## Exercise details
Apart from the pictures, every entry below must be given again exactly.

=== Begin Enclosure ===

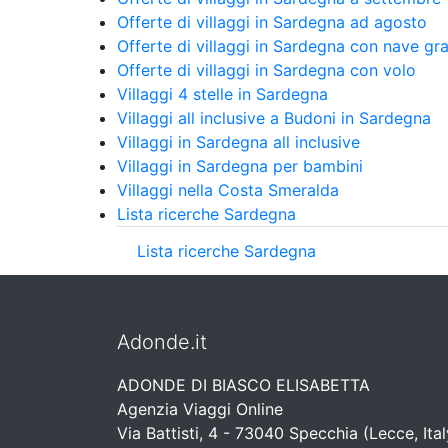
Offerte di villaggi in Sardegna ad agosto
Offerte di villaggi in Sardegna con nave gra
Offerte di villaggi in Sardegna con volo
Villaggi 4 stelle in Sardegna
Villaggi all inclusive a Budoni in Sardegna
Villaggi in Sardegna all inclusive
Villaggi in Sardegna per bambini
Villaggi nella Costa Smeralda
Lista ricerche Sardegna
Lista ricerche Sardegna
Adonde.it
ADONDE DI BIASCO ELISABETTA
Agenzia Viaggi Online
Via Battisti, 4 - 73040 Specchia (Lecce, Ital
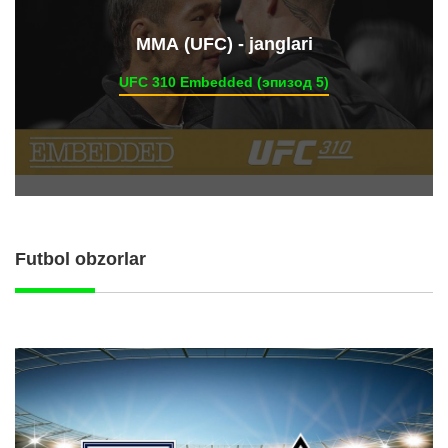
ММА (UFC) - janglari
UFC 310 Embedded (эпизод 5)
Futbol obzorlar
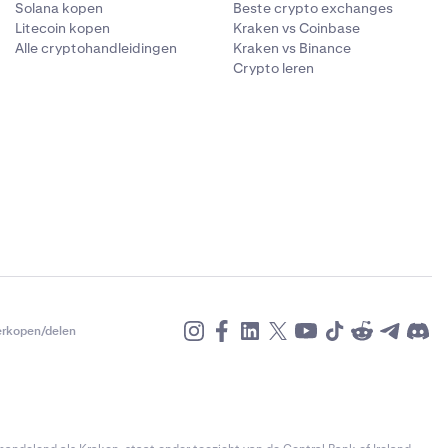
Solana kopen
Beste crypto exchanges
Litecoin kopen
Kraken vs Coinbase
Alle cryptohandleidingen
Kraken vs Binance
Crypto leren
erkopen/delen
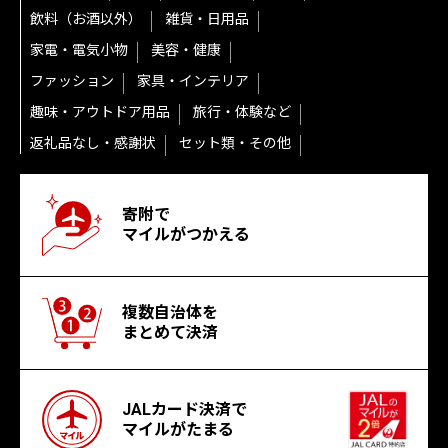
飲料（お酒以外）
雑貨・日用品
家電・電気小物
美容・健康
ファッション
家具・インテリア
趣味・アウトドア用品
旅行・体験など
返礼品なし・感謝状
セット類・その他
寄附で
マイルがつかえる
複数自治体を
まとめて決済
JALカード決済で
マイルがたまる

=== End Enclosure ===

## Response for this exercise
Offerte di villaggi in Sardegna ad agosto
Offerte di villaggi in Sardegna con nave gra
Offerte di villaggi in Sardegna con volo
Villaggi 4 stelle in Sardegna
Villaggi all inclusive a Budoni in Sardegna
Villaggi in Sardegna all inclusive
Villaggi in Sardegna per bambini
Villaggi nella Costa Smeralda
Lista ricerche Sardegna
Lista ricerche Sardegna
Adonde.it
ADONDE DI BIASCO ELISABETTA
Agenzia Viaggi Online
Via Battisti, 4 - 73040 Specchia (Lecce, Ital
ММА (UFC) - janglari
UFC 310 Embedded (эпизод 5)
Futbol obzorlar
Solana kopen
Beste crypto exchanges
Litecoin kopen
Kraken vs Coinbase
Alle cryptohandleidingen
Kraken vs Binance
Crypto leren
erkopen/delen
飲料（お酒以外）
雑貨・日用品
家電・電気小物
美容・健康
ファッション
家具・インテリア
趣味・アウトドア用品
旅行・体験など
返礼品なし・感謝状
セット類・その他
寄附で
マイルがつかえる
複数自治体を
まとめて決済
JALカード決済で
マイルがたまる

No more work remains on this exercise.